Source material:
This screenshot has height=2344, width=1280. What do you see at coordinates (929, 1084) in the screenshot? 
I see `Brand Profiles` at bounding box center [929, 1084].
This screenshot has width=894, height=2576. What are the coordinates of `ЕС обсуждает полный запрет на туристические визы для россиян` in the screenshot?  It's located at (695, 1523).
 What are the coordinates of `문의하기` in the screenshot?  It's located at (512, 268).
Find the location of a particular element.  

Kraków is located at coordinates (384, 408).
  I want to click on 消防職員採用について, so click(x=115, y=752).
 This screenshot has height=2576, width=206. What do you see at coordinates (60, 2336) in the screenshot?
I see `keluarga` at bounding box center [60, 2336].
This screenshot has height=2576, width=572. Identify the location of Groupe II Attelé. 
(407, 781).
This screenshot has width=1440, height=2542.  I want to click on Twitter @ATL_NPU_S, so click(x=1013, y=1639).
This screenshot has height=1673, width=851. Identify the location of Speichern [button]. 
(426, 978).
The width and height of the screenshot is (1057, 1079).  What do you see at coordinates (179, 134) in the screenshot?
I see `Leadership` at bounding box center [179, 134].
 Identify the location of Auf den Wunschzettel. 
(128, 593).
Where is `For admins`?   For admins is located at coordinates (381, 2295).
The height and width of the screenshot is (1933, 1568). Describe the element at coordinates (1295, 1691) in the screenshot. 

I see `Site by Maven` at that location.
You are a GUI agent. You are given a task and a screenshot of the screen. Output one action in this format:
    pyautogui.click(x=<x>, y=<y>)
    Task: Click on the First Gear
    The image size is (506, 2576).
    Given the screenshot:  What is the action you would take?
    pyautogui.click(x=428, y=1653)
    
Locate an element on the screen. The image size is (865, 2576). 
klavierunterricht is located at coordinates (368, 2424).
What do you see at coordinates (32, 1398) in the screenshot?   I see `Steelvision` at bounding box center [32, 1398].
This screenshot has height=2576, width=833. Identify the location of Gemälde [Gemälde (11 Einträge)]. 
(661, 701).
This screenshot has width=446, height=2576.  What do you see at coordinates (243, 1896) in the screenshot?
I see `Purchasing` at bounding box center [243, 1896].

Try it: In the listing above, find the line with "The height and" and the line with "The image size is (506, 2576).". Output those two lines and every line between them, exactly as written.

Exercise result:
The height and width of the screenshot is (1933, 1568). Describe the element at coordinates (1295, 1691) in the screenshot. 

I see `Site by Maven` at that location.
You are a GUI agent. You are given a task and a screenshot of the screen. Output one action in this format:
    pyautogui.click(x=<x>, y=<y>)
    Task: Click on the First Gear
    The image size is (506, 2576).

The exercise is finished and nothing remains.